Dose per fraction of 7.25 Gy vs. 8 Gy appeared associated with lower odds of late grade 2 or worse genitourinary (OR = 0.09; 95% CI, 0.02-0.48) and gastrointestinal toxicity (OR = 0.28; 95% CI, 0.11-0.56), whereas ADT increased odds of late grade 2 or worse toxicity (genitourinary, OR = 4.09; 95% CI, 1.25-13.4; gastrointestinal, OR = 4.34; 95% CI, 1.68-11.2).

Additionally, researchers reported crude incidences of 2.3% for late grade 3 or worse genitourinary toxicity and 0.9% for gastrointestinal toxicity.

These data demonstrate efficacy of SBRT for high-risk prostate cancer, according to Kishan and colleagues. They added that the 4-year biochemical RFS rate observed in their study appeared similar to the 5-year rates among men in the ASCENDE-RT trial who received a brachytherapy boost (85.5%) or dose-escalated conventionally fractionated radiotherapy alone (83.6%) along with 12 months of ADT, despite that some men in the current trial received no or shorter courses of ADT.

Researchers also noted the low toxicity rates were consistent with the prior SBRT reports for low- and intermediate-risk prostate cancers.

The researchers acknowledged the nonrandomized nature of the study and relatively short follow-up, given the long natural history of prostate cancer, as limitations of their analysis.

There are “several intriguing avenues” for additional research on this topic, Kishan told Healio.

“First and foremost, large randomized trials, such as the PACE-C randomized trial run out of the United Kingdom, will be critical to cement SBRT as the standard option, as opposed to a standard option, so we eagerly await that,” Kishan said.

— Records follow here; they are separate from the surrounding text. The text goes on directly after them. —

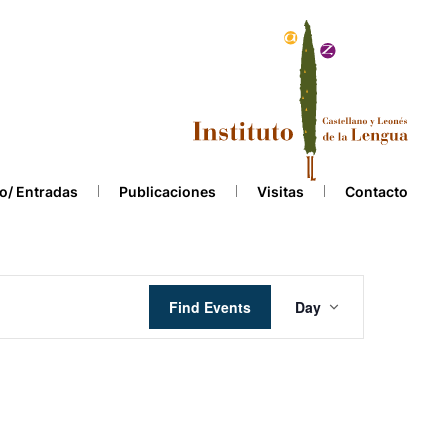
o/ Entradas
Publicaciones
Visitas
Contacto
Event
Find Events
Day
Views
Navigation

“Second, multiple studies are ongoing to find out how we can best optimize treatment in patients with more aggressive features, perhaps by adding drugs or selectively increasing dose, and de-escalate treatments in patients with less aggressive features, perhaps by doing the opposite,” he added. “Third, technological advances, such as direct MRI-guided radiotherapy, may help us improve the precision of this treatment further and are being actively studied.”